Michael, that’s very interesting. I think you are implicitly referring to two different (but related) types of risks. One would be the risk of fraud, which you might say is ultimately a quality of earnings issue and the other is the risk of a variation in returns compared to the “risk free rate” (lots of ways to measure, but an easy one to understand and test is the Sharpes ratio). In periods of great liquidity for early stage companies, one could argue that the risk of fraud is comparable to what it is for public companies (it’s a matter of how many people are involve, how much money is involved and what’s really important to the participants and society). Remember when the metrics of page views, users and visits first became proxies for valuation back in the mid 1990s? I can assure you from personal experience across a wide range of companies during that time that those statistics, which were driving financial decisions (investment decisions), were often massaged to say the least in order to justify higher valuations. With an IPO within just a few years of starting a realistic objective, and peers that may have made millions in months at “lesser” companies, the lines between marketing puffery and securities fraud can start to blur.
“Fifteen million dollars is not money. It's a motive with a universal adaptor on it.”

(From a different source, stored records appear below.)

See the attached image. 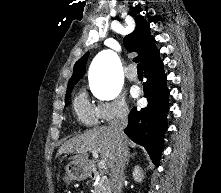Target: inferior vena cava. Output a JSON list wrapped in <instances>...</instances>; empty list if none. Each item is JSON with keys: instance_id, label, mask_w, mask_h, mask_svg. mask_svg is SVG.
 Wrapping results in <instances>:
<instances>
[{"instance_id": "602c4592", "label": "inferior vena cava", "mask_w": 221, "mask_h": 193, "mask_svg": "<svg viewBox=\"0 0 221 193\" xmlns=\"http://www.w3.org/2000/svg\"><path fill=\"white\" fill-rule=\"evenodd\" d=\"M128 110L121 109L116 118L110 123L115 135V153L109 165L110 186L112 193H121L124 168L128 155L127 145L124 143V128L128 124Z\"/></svg>"}]
</instances>
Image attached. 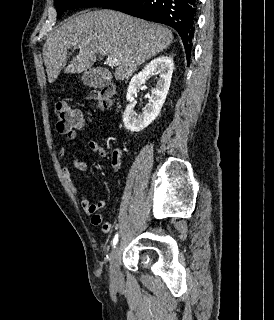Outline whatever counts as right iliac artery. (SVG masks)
Wrapping results in <instances>:
<instances>
[{
    "mask_svg": "<svg viewBox=\"0 0 274 320\" xmlns=\"http://www.w3.org/2000/svg\"><path fill=\"white\" fill-rule=\"evenodd\" d=\"M117 242H118V233L115 234V236H114V238L112 240V245L115 246Z\"/></svg>",
    "mask_w": 274,
    "mask_h": 320,
    "instance_id": "right-iliac-artery-1",
    "label": "right iliac artery"
}]
</instances>
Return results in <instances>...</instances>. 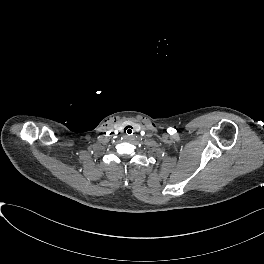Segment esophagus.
Returning <instances> with one entry per match:
<instances>
[{
  "instance_id": "obj_1",
  "label": "esophagus",
  "mask_w": 264,
  "mask_h": 264,
  "mask_svg": "<svg viewBox=\"0 0 264 264\" xmlns=\"http://www.w3.org/2000/svg\"><path fill=\"white\" fill-rule=\"evenodd\" d=\"M125 139H129V136H125Z\"/></svg>"
}]
</instances>
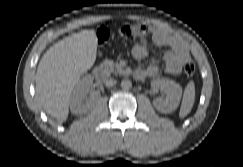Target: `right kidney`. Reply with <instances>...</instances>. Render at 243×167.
<instances>
[{"label":"right kidney","instance_id":"right-kidney-1","mask_svg":"<svg viewBox=\"0 0 243 167\" xmlns=\"http://www.w3.org/2000/svg\"><path fill=\"white\" fill-rule=\"evenodd\" d=\"M92 83L93 77L91 75L84 76L77 83L69 101V106L72 113L83 114L94 107L96 97H92L90 101L87 100V94L90 91Z\"/></svg>","mask_w":243,"mask_h":167}]
</instances>
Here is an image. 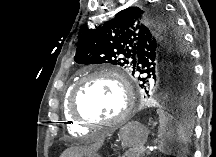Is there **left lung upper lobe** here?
Masks as SVG:
<instances>
[{
	"instance_id": "1",
	"label": "left lung upper lobe",
	"mask_w": 216,
	"mask_h": 157,
	"mask_svg": "<svg viewBox=\"0 0 216 157\" xmlns=\"http://www.w3.org/2000/svg\"><path fill=\"white\" fill-rule=\"evenodd\" d=\"M74 60L80 64H113L132 69L138 80L193 106L194 70L174 20L157 6H131L83 35ZM143 75L145 77H143Z\"/></svg>"
}]
</instances>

That being said, I personally agree that investing in “3 guys from MIT” should outperform most indexes, assuming you can make enough bets (50 to 100) and there’s a source of capital to finance later stage growth and liquidity (which brings you back to some kind of public marketplace ultimately).


Lorenzo Carver
Lorenzo Carver, on November 2, 2009

Gary, that’s a timely suggestion and question. As you may recall, there were several VCs (some of them quite successful and famous, such as Draper Fisher Jurvetson) that attempted to make venture type returns accessible to retail investors by way of a publicly traded vehicle (similar to a mutual fund). One of the reasons your comment is timely is that Congress just backed down off a new proposed reporting requirement for venture funds. A major issue for turning a venture fund into a public entity is how do you measure net asset value (NAV) for a class of securities that are so uncertain for most of their early lives? This change in unrealized value would account for most of the initial “earnings” of any fund. To put those challenges into perspective, think Enron. Historically, VCs have tried to be conservative with respect to value, which is a safer bet. Until relatively recent accounting rules (the same rules blamed in part for the volatility of earnings at Ford, Lehman and so-forth), VCs kept their investments at cost unless something really bad happened or something really good happened. Another challenge involves how do you keep certain strategic information private and still comply with the disclosure and financial reporting requirements of a publicly traded company? That being said, I’ve always believed there’s a place for such a model (a mutual fund for high-growth early stage bets), but haven’t really seen it executed successfully on a large scale in our country. An easier alternative, I believe, might be to simply have debt issues (zero coupon venture bonds) priced to deliver a comparable return to what people look for a alternative assets to return (14% per year or so)?